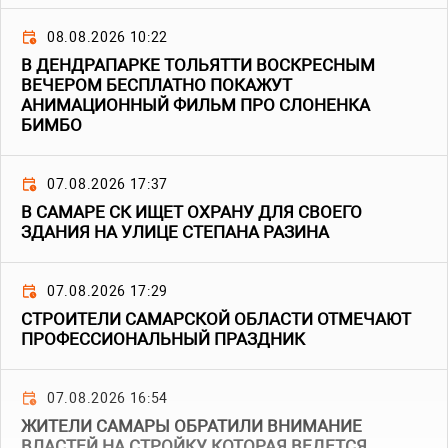
08.08.2026 10:22
В ДЕНДРАПАРКЕ ТОЛЬЯТТИ ВОСКРЕСНЫМ
ВЕЧЕРОМ БЕСПЛАТНО ПОКАЖУТ
АНИМАЦИОННЫЙ ФИЛЬМ ПРО СЛОНЕНКА
БИМБО
07.08.2026 17:37
В САМАРЕ СК ИЩЕТ ОХРАНУ ДЛЯ СВОЕГО
ЗДАНИЯ НА УЛИЦЕ СТЕПАНА РАЗИНА
07.08.2026 17:29
СТРОИТЕЛИ САМАРСКОЙ ОБЛАСТИ ОТМЕЧАЮТ
ПРОФЕССИОНАЛЬНЫЙ ПРАЗДНИК
07.08.2026 16:54
ЖИТЕЛИ САМАРЫ ОБРАТИЛИ ВНИМАНИЕ
ВЛАСТЕЙ НА СТРОЙКУ, КОТОРАЯ ВЕДЕТСЯ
============
- **Exercise prompt**: Restate the whole listing above exactly, except for its images.

- **Expected answer**:
08.08.2026 10:22
В ДЕНДРАПАРКЕ ТОЛЬЯТТИ ВОСКРЕСНЫМ
ВЕЧЕРОМ БЕСПЛАТНО ПОКАЖУТ
АНИМАЦИОННЫЙ ФИЛЬМ ПРО СЛОНЕНКА
БИМБО
07.08.2026 17:37
В САМАРЕ СК ИЩЕТ ОХРАНУ ДЛЯ СВОЕГО
ЗДАНИЯ НА УЛИЦЕ СТЕПАНА РАЗИНА
07.08.2026 17:29
СТРОИТЕЛИ САМАРСКОЙ ОБЛАСТИ ОТМЕЧАЮТ
ПРОФЕССИОНАЛЬНЫЙ ПРАЗДНИК
07.08.2026 16:54
ЖИТЕЛИ САМАРЫ ОБРАТИЛИ ВНИМАНИЕ
ВЛАСТЕЙ НА СТРОЙКУ, КОТОРАЯ ВЕДЕТСЯ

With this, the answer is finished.